A ex-procuradora-geral da República Joana Marques Vidal reiterou hoje que a "investigação paralela" da PJ Militar ao furto do armamento de Tancos foi "completamente ilegal" e insistiu que a competência exclusiva para investigar o crime era da PJ.
© Global Imagens
País Joana Marques Vidal
Joana Marques Vidal depôs hoje como testemunha no julgamento do processo de Tancos, no Tribunal de Santarém, dizendo que "a investigação paralela da Polícia Judiciária Militar [PJM] sem qualquer suporte à direção do inquérito [Ministério Público] era completamente ilegal", justificando que a linha de investigação que estava a ser seguida era a de terrorismo, criminalidade violenta e organizada, "da competência exclusiva da PJ"
Tecendo várias críticas à atuação da PJM neste caso e à atitude do seu ex-diretor e arguido Luis Vieira, a magistrada admitiu, porém, que teria sido desejável que, após a atribuição do processo ao Departamento Central de Investigação e Ação Penal (DCIAP) e à PJ, tivessem sido definidas as regras de colaboração institucional da PJM.

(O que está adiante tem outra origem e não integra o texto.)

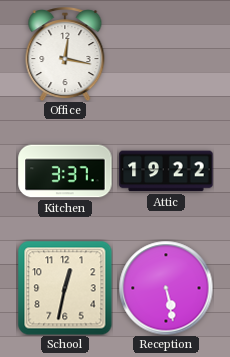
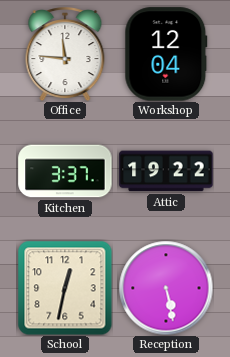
Office: 12:17 -> 11:46
Workshop: none -> 12:04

Manifestando a sua posição com base na experiência adquirida, a magistrada foi crítica em relação à atuação da PJM em vários processos, considerando existir uma "deficiência na formação dos seus elementos" e uma deficiente coordenação entre investigadores", devido à exigência de respostas perante as hierarquias, que "pode, por vezes, sobrepor-se à responsabilidades de responder perante as autoridades judiciárias, neste caso ao Ministério Público".
A testemunha defendeu inclusivamente a reformulação da investigação de crimes militares
Joana Marques Vidal partilhou ainda o teor do telefonema (03 de julho de 2017) que teve com o ex-diretor da PJM, quando lhe comunicou que a investigação do furto seria da PJ, dizendo que o coronel teve uma "reação desabrida, exaltada" e se mostrou "inconformado" com a decisão e que ficou com a sensação que "faltava conhecimento sobre os princípios estruturantes do Código de Processo Penal".

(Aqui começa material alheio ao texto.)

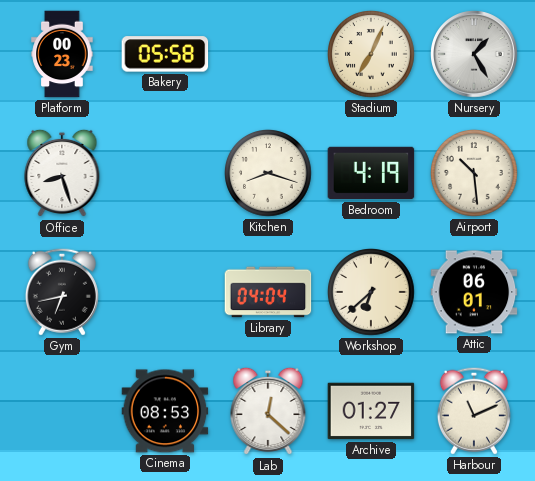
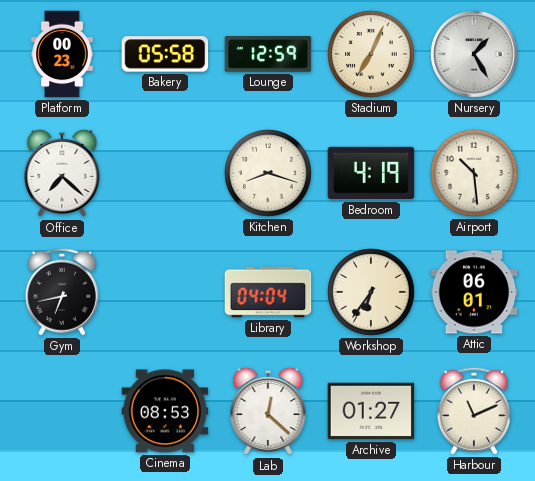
Lounge: none -> 12:59
Office: 8:27 -> 7:22
Workshop: 6:38 -> 6:36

A magistrada insistiu que em causa estava criminalidade altamente organizada, eventuais ações terroristas e tráfico internacional de armas e esses crimes são da competência exclusiva da PJ.

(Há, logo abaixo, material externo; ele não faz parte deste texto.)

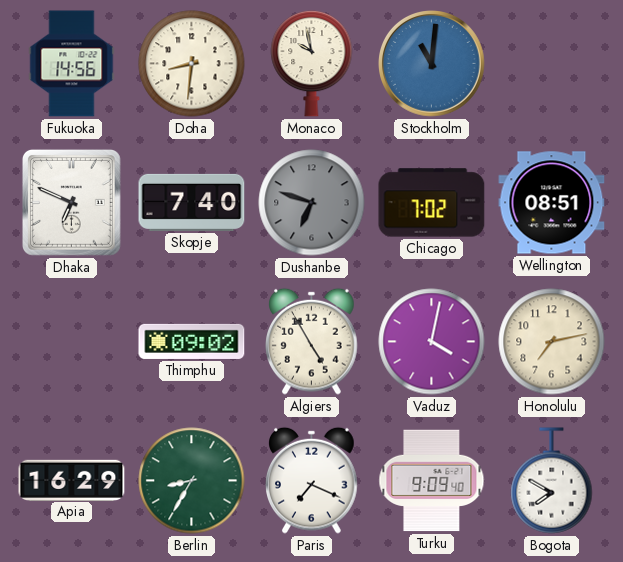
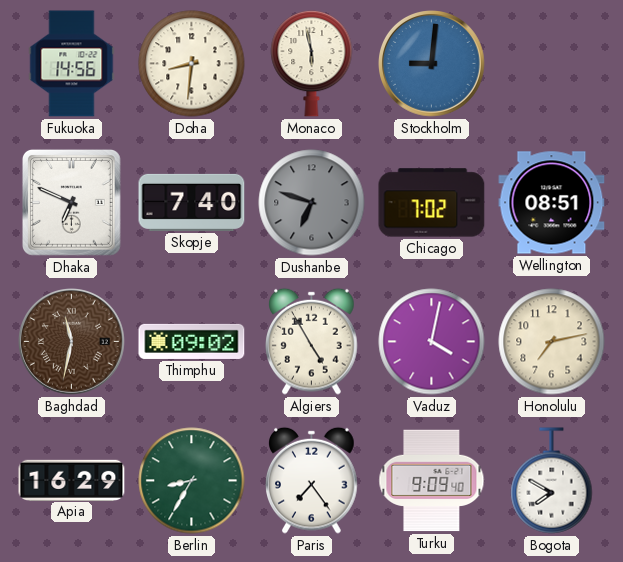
Monaco: 9:58 -> 5:58
Stockholm: 11:01 -> 9:01
Baghdad: none -> 11:32
Paris: 7:19 -> 7:24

"O Ministério Público, eu própria e o diretor do DCIAP estávamos convencidos que entre as linhas de investigação havia uma possibilidade credível que o material fosse usado para atos terroristas", sublinhou.
Em termos temporais, a ex-PGR contou ao tribunal que soube do furto do material militar dos paióis pela comunicações social e que, meses mais tarde, teve conhecimento do achamento do mesmo, na Chamusca, através do diretor do DCIAP que lhe falou do comunicado público da PJM.
"Logo que a PJ Militar recebeu a chamada anónima [que na ocasião era tida como verdadeira] a denunciar o local das armas tinha a obrigação legal de comunicar ao MP", criticou.
Lamentou ainda que, no dia do achamento do material, tenha tentado "insistentemente" falar com Luis Vieira, sem sucesso, atitude que admitiu a ter irritado e que comunicou isso mesmo ao ministro da Defesa, na altura Azeredo Lopes, e também arguido neste processo, a quem chegou mesmo a dizer que a atitude dos elementos da PJM na investigação era passível de procedimento disciplinar.
O processo de Tancos tem 23 arguidos, dez arguidos respondem por associação criminosa, tráfico e mediação de armas e terrorismo, pelo alegado envolvimento no furto do armamento e os restantes 13, entre eles Azeredo Lopes, dois elementos da PJM e vários militares da GNR, sobre a manobra de encenação/encobrimento na recuperação do material ocorrida na região da Chamusca, numa operação que envolveu a PJM, em colaboração com elementos da GNR de Loulé.